In summary, I think I am inclined to say that plants are not capable of feeling pain in a manner that we as animals (particulary as hominids, and likewise other primates) would understand it. But there is always room in science for the revision of our accepted wisdom, were the evidence to come to light.
Title: Re: Can plants feel pain?
Post by: mongo123 on 24/02/2012 14:55:36
i think they do feel pain but don't remember it because they don't have a brain.  So they can react to pain (when they're being eaten they can 'call over the predators' of what is eating them, or they can send toxins to the bits that are being eaten and deter the eater.  So they're purely reactive/hormonal/emotional, not logical.

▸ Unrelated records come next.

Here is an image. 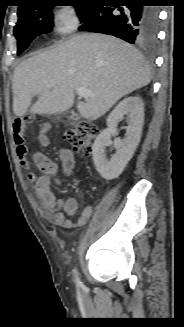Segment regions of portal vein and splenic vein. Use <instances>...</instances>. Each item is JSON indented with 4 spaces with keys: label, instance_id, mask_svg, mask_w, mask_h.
<instances>
[{
    "label": "portal vein and splenic vein",
    "instance_id": "1",
    "mask_svg": "<svg viewBox=\"0 0 184 327\" xmlns=\"http://www.w3.org/2000/svg\"><path fill=\"white\" fill-rule=\"evenodd\" d=\"M77 94L80 97H88V96H92L93 95V93L90 90H88V89H86L84 87L78 88L77 89Z\"/></svg>",
    "mask_w": 184,
    "mask_h": 327
}]
</instances>
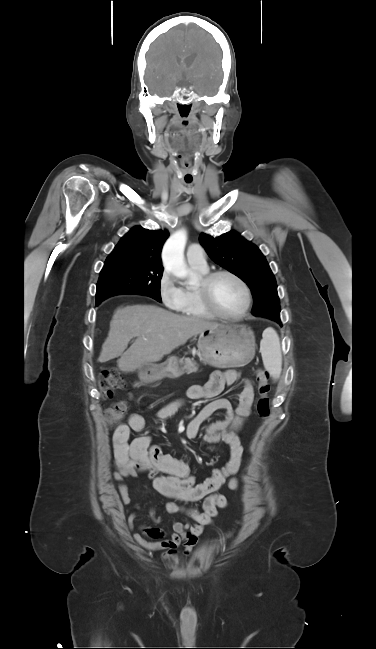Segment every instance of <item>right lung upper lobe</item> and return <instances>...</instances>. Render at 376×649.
<instances>
[{
  "label": "right lung upper lobe",
  "mask_w": 376,
  "mask_h": 649,
  "mask_svg": "<svg viewBox=\"0 0 376 649\" xmlns=\"http://www.w3.org/2000/svg\"><path fill=\"white\" fill-rule=\"evenodd\" d=\"M168 236V231H151L135 226L121 238L109 256L143 258L150 261L153 268H162L161 250Z\"/></svg>",
  "instance_id": "right-lung-upper-lobe-1"
}]
</instances>
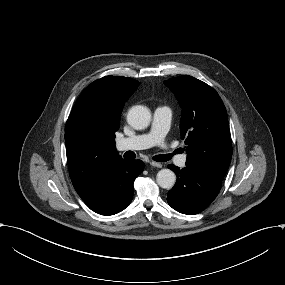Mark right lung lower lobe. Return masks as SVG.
Listing matches in <instances>:
<instances>
[{
	"instance_id": "98d812e1",
	"label": "right lung lower lobe",
	"mask_w": 285,
	"mask_h": 285,
	"mask_svg": "<svg viewBox=\"0 0 285 285\" xmlns=\"http://www.w3.org/2000/svg\"><path fill=\"white\" fill-rule=\"evenodd\" d=\"M143 167L141 160L123 159L83 201L101 215H113L124 210L132 200L133 183Z\"/></svg>"
}]
</instances>
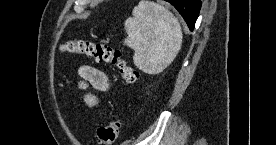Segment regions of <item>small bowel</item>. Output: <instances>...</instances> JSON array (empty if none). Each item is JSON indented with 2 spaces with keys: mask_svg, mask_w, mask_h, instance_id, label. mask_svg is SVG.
<instances>
[{
  "mask_svg": "<svg viewBox=\"0 0 276 145\" xmlns=\"http://www.w3.org/2000/svg\"><path fill=\"white\" fill-rule=\"evenodd\" d=\"M79 75L81 77L80 87L83 89H86L88 86L98 91L110 89V82L106 74L95 67L83 65L79 69ZM84 101L88 107H95L97 105L96 97L91 94H87L84 97Z\"/></svg>",
  "mask_w": 276,
  "mask_h": 145,
  "instance_id": "c3829d8e",
  "label": "small bowel"
}]
</instances>
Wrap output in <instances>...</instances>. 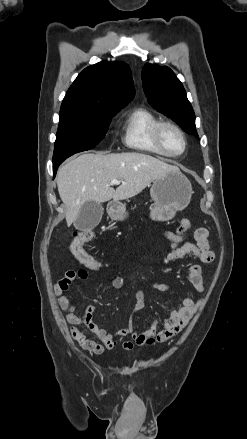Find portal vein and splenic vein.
Returning a JSON list of instances; mask_svg holds the SVG:
<instances>
[{
    "instance_id": "obj_1",
    "label": "portal vein and splenic vein",
    "mask_w": 247,
    "mask_h": 439,
    "mask_svg": "<svg viewBox=\"0 0 247 439\" xmlns=\"http://www.w3.org/2000/svg\"><path fill=\"white\" fill-rule=\"evenodd\" d=\"M120 183H122V181L118 180V179H112L111 180V185H119Z\"/></svg>"
}]
</instances>
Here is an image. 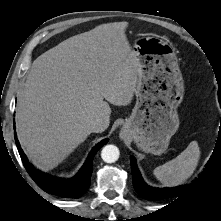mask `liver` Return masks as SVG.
I'll return each instance as SVG.
<instances>
[{
    "mask_svg": "<svg viewBox=\"0 0 221 221\" xmlns=\"http://www.w3.org/2000/svg\"><path fill=\"white\" fill-rule=\"evenodd\" d=\"M127 22L102 24L72 36L36 58L19 93L16 130L28 158L49 170L110 119V104L128 105L136 90L138 59Z\"/></svg>",
    "mask_w": 221,
    "mask_h": 221,
    "instance_id": "1",
    "label": "liver"
}]
</instances>
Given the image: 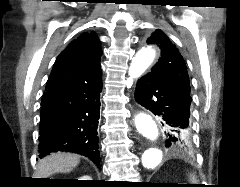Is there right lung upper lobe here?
<instances>
[{"instance_id": "obj_1", "label": "right lung upper lobe", "mask_w": 240, "mask_h": 187, "mask_svg": "<svg viewBox=\"0 0 240 187\" xmlns=\"http://www.w3.org/2000/svg\"><path fill=\"white\" fill-rule=\"evenodd\" d=\"M102 50L94 33H83L56 59L45 91L101 73Z\"/></svg>"}]
</instances>
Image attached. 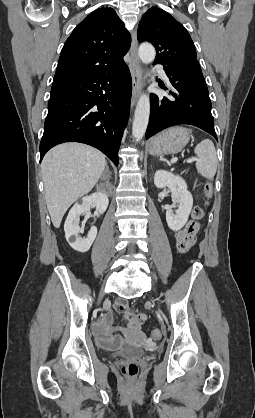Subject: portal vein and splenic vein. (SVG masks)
<instances>
[{
    "mask_svg": "<svg viewBox=\"0 0 255 418\" xmlns=\"http://www.w3.org/2000/svg\"><path fill=\"white\" fill-rule=\"evenodd\" d=\"M177 160H178V158L177 157H174V158L171 159V163H175V162H177ZM196 160L197 159H195V158H190V159L187 160V162L188 163H192V162H194Z\"/></svg>",
    "mask_w": 255,
    "mask_h": 418,
    "instance_id": "obj_1",
    "label": "portal vein and splenic vein"
}]
</instances>
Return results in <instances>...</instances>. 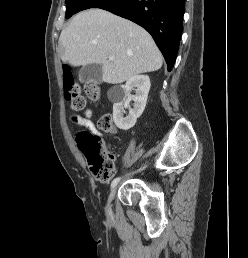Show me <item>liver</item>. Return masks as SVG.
Returning a JSON list of instances; mask_svg holds the SVG:
<instances>
[{
	"mask_svg": "<svg viewBox=\"0 0 248 258\" xmlns=\"http://www.w3.org/2000/svg\"><path fill=\"white\" fill-rule=\"evenodd\" d=\"M58 51L74 67L102 65V80L120 84L162 67V55L150 34L135 23L102 9L78 13L60 35ZM109 56H114L110 61Z\"/></svg>",
	"mask_w": 248,
	"mask_h": 258,
	"instance_id": "1",
	"label": "liver"
}]
</instances>
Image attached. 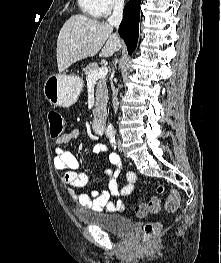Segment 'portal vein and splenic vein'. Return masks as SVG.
<instances>
[{
    "label": "portal vein and splenic vein",
    "instance_id": "1",
    "mask_svg": "<svg viewBox=\"0 0 221 263\" xmlns=\"http://www.w3.org/2000/svg\"><path fill=\"white\" fill-rule=\"evenodd\" d=\"M107 73H108L107 67L99 68L98 70L92 71L89 74L87 81L88 83L95 82L98 79L105 77Z\"/></svg>",
    "mask_w": 221,
    "mask_h": 263
}]
</instances>
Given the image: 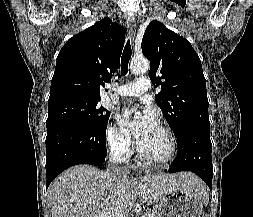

The reason they feel pain is because it's the motivation to make an effort to keep healthy - putting energy into surviving rather than dying.
Title: Re: Can plants feel pain?
Post by: atlime on 07/01/2015 11:42:50
Question. Humans need sensors to feel the sensations such as pain, need a nervous system to deliver the information that the sensors give it, a brain to identify the signal and figure out what to do, from its memory banks, give a signal to the nervous system to something like muscles, if the response is retracting your hand from the source of pain.
(Which is a rather mechanical view on it and somewhat can be simulated with robotics and computers)

How exactly are plants any different?
They sense they are damaged, being touched, eaten...etc. they end up responding, with chemical reactions and even warning other plants of the danger.
This would indicate that it does have a brain of sorts to comprehend how it should be defending itself at a given time.

Now for the bigger question, since we can't really put the sense of pain in robotics, we use a combination of sensors to simulate it being damaged. Mostly using loss of signal feedback, pressure sensors, vibration sensors etc...

Can we say plants don't have that kind of contraption in them?

Any questions or real answers with backing up would be appreciated
Title: Re: Can plants feel pain?
Post by: Bill S on 08/01/2015 19:35:26
A lot of interesting points have been raised in this thread, and it is tempting to try to respond to too many at once, so I will restrict myself to two points.

1. What do we mean by pain?  With a few possible exceptions we all know what pain is.  We humans define pain, and understand it in the context of our own experience.  To feel that pain we need our nervous systems and our brains.  They are part of our definition of pain, so without them this particular concept of pain is meaningless.  We can extrapolate our feelings of pain to other animals.  The nearer those animals are, physiologically and mentally, to us, the more accurate this extrapolation is likely to be.   

What we cannot say with any degree of certainty is that creatures further removed from us; animal forms that lack brains, and even plants, do not have a “mechanism” by which they are able to suffer negative experiences in a way we are unable to comprehend. 
   
2.  We have seen, in this thread, examples of plants apparently adopting defensive strategies and warning other plants of danger.  It is easy to anthropomorphise these examples and to treat them as though they were deliberate actions on the part of the plants.  In fact, if we apply to them the precepts of evolution, they can all be explained without recourse to choice, personal or otherwise.